Three of the individuals on the list were named Rohullah. The list distinguished between them solely by a sequence number:
003417,
003830, and
003841.

==Capture and detention==
When Rohullah's writ of habeas corpus was first filed, in 2006, it stated he had been captured in his home a year earlier.
Eleven other men were captured at the same time, but they were all released.

==Ruzatullah v. Gates==
Rohullah is one of the first enemy combatants held by the USA in a detention facility in Afghanistan who has been held able to mount a challenge to his detention through the US court system.
Rohullah, and another Afghan, Ruzatullah, had a writ of habeas corpus submitted on their behalf in November 2006.
On August 10, 2007 Rohullah's lawyers submitted a motion requiring the United States Department of Defense give thirty days' advance notice if they planned to transfer him from US custody to Afghan custody.
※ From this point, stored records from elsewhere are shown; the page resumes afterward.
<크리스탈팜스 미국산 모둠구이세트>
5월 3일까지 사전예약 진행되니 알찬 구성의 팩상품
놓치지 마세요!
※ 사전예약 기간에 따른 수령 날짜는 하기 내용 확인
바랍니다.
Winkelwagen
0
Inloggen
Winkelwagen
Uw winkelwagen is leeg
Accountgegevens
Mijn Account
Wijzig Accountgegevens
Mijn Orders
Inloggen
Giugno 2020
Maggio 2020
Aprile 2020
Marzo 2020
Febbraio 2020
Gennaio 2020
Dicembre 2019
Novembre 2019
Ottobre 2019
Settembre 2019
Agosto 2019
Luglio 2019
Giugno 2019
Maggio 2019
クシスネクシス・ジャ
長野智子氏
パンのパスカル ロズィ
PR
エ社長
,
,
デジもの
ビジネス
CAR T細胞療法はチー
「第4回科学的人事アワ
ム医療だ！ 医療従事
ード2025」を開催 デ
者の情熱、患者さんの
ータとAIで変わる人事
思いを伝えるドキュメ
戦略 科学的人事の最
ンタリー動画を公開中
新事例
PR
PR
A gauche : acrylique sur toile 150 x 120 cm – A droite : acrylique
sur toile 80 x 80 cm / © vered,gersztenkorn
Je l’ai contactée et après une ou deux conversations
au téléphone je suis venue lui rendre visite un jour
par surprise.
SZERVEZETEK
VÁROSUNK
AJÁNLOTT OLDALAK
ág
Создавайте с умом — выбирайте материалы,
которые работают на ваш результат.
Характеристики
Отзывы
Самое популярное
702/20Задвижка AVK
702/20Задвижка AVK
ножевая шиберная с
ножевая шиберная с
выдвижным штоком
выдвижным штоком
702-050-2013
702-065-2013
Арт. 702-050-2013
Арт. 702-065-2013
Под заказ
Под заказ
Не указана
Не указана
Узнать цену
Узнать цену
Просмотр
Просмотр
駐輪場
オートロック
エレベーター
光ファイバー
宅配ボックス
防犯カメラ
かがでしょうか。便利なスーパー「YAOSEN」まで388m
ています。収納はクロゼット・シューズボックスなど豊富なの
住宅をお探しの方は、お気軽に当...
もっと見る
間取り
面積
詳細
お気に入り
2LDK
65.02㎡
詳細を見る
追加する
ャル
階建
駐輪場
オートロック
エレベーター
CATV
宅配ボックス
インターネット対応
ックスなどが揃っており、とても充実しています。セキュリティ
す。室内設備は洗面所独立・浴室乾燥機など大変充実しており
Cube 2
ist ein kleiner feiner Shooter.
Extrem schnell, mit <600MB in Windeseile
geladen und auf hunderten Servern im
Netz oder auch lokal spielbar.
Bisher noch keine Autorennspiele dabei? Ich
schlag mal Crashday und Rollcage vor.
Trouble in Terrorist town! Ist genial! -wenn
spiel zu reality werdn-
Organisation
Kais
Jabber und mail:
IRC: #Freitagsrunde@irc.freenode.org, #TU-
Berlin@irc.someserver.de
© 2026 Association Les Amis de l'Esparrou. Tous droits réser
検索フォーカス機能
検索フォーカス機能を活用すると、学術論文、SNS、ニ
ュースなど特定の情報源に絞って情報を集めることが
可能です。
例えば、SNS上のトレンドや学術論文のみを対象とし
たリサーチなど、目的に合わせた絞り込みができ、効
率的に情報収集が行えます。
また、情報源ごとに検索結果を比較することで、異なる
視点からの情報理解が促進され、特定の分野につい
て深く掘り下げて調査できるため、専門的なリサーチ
They informed the court that Ruzatullah was quietly transferred out of US jurisdiction, without any notice, in June 2007.

The arguments in the motion were:
1. Petitioner Rohullah Will Suffer Irreparable Harm if He is Transferred Without Notice or an Opportunity to be Heard
  1. Petitioner Ruzatullah Faces the Threat of Irreparable Harm Based on the Potential Loss of his Habeas Claims
  2. Petitioner Rohoullah Faces the Substantial Threat of Torture
2. Petitioner Rohullah Has a Substantial Likelihood of Success on the Merits
3. The Requested Relief Will Not Harm Respondents
4. Public Policy Unequivocally Favors the Granting of Petitioner's Request

Rohullah and Ruzatullah are represented by A. Katherine Toomey, Eric L. Lewis and Dwight P. Bostwick of Baach, Robinson & Lewis and Tina Foster of the International Justice Network.

Jean Lin, a Justice Department attorney, had characterized the motion as ab "extraordinary and drastic remedy."
Lin had argued the motion would: "... interfere directly with the executive's conduct of war-making and foreign policy."

On October 4, 2007 U.S. district court judge Gladys Kessler ruled in Rohullah's favor that the DoD had to give his lawyer's thirty days advance notice of plans to transfer him from US custody.

On December 2, 2008 Sandra Hodgkinson, who was then the Deputy Assistant Secretary of Defense for Detainee Affairs, had a letter to the editor published in American Law, responding to Daphne Eviatar's article on Bagram captivity.